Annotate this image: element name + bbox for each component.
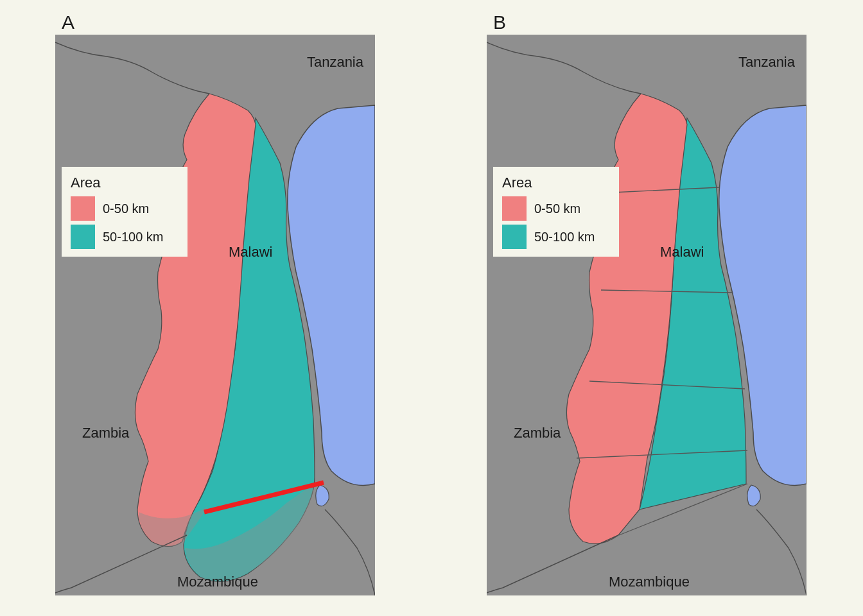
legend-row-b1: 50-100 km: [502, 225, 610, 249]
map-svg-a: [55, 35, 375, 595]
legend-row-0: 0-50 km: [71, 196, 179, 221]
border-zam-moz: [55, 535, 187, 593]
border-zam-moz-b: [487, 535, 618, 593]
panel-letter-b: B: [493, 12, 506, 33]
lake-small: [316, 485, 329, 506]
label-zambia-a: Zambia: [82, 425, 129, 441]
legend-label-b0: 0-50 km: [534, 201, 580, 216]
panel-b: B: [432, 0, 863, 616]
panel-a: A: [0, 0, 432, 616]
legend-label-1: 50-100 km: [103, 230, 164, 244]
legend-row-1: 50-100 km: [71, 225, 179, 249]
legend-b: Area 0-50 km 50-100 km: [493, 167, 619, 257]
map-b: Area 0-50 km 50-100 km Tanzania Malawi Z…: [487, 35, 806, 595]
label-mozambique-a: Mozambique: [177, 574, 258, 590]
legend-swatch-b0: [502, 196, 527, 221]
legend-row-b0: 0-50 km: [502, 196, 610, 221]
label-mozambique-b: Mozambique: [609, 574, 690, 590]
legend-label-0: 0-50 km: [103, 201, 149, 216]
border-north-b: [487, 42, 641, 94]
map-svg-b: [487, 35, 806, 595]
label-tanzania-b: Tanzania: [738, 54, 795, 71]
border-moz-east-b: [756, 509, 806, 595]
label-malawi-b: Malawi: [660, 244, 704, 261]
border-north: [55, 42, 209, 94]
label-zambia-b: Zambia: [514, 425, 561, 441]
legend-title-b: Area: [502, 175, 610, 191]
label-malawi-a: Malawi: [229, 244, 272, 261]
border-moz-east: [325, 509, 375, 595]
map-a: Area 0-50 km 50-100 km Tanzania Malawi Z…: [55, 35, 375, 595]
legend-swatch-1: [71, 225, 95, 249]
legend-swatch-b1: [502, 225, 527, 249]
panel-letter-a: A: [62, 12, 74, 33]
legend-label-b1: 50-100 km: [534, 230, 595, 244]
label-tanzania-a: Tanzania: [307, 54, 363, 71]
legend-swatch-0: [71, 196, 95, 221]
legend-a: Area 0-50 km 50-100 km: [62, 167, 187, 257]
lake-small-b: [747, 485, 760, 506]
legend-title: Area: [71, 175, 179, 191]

• ACTIVITY: Wherever the string "Area" turns up in the material, copy the whole line.

• RESULT OF THE EXERCISE:
legend-b: Area 0-50 km 50-100 km: [493, 167, 619, 257]
map-b: Area 0-50 km 50-100 km Tanzania Malawi Z…: [487, 35, 806, 595]
legend-title-b: Area: [502, 175, 610, 191]
map-a: Area 0-50 km 50-100 km Tanzania Malawi Z…: [55, 35, 375, 595]
legend-a: Area 0-50 km 50-100 km: [62, 167, 187, 257]
legend-title: Area: [71, 175, 179, 191]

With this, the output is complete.